Assignment:
Your copy should start at the line with "Startpagina" and end at the line with "тканини на легкі матеріали." in the data below. Transcribe only those lines, exactly, pictures excluded.

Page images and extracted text
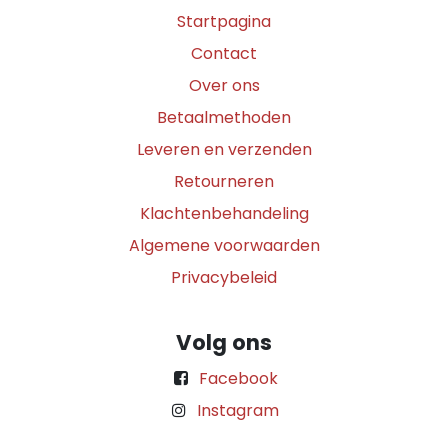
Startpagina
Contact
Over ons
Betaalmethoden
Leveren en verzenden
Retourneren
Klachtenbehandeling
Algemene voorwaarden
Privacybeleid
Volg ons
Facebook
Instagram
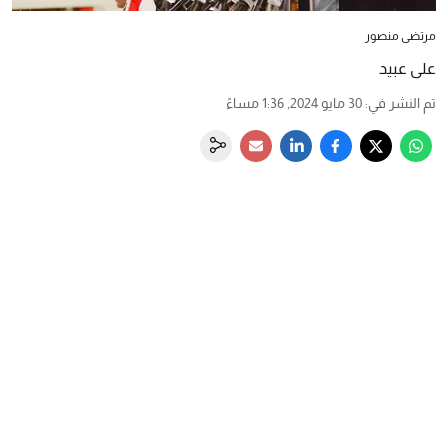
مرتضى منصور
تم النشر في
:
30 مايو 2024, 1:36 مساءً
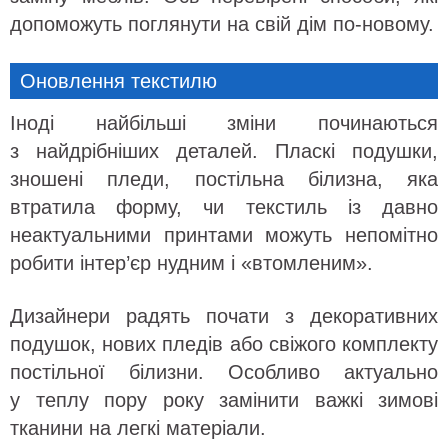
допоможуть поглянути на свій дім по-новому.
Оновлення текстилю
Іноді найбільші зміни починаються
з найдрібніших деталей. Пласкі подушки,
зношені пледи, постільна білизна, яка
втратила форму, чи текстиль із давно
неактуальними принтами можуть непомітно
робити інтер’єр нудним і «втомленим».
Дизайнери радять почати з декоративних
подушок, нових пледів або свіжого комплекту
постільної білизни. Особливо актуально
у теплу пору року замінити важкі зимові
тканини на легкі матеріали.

--

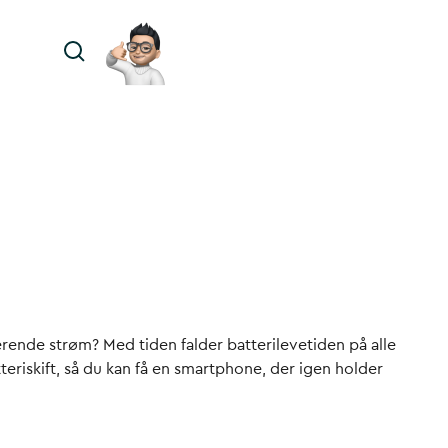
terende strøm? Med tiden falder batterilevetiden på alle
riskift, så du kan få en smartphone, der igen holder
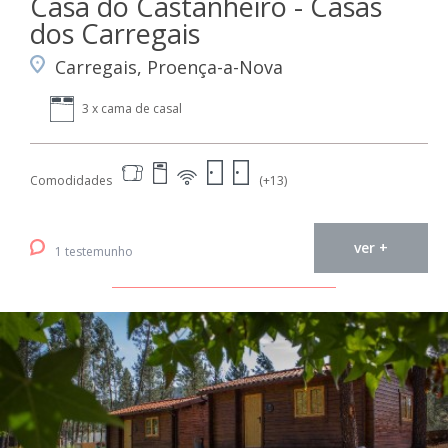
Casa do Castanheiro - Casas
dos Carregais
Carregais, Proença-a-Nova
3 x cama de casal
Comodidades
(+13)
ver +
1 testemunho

Answer to this exercise:
Startpagina
Contact
Over ons
Betaalmethoden
Leveren en verzenden
Retourneren
Klachtenbehandeling
Algemene voorwaarden
Privacybeleid
Volg ons
Facebook
Instagram
مرتضى منصور
تم النشر في
:
30 مايو 2024, 1:36 مساءً
допоможуть поглянути на свій дім по-новому.
Оновлення текстилю
Іноді найбільші зміни починаються
з найдрібніших деталей. Пласкі подушки,
зношені пледи, постільна білизна, яка
втратила форму, чи текстиль із давно
неактуальними принтами можуть непомітно
робити інтер’єр нудним і «втомленим».
Дизайнери радять почати з декоративних
подушок, нових пледів або свіжого комплекту
постільної білизни. Особливо актуально
у теплу пору року замінити важкі зимові
тканини на легкі матеріали.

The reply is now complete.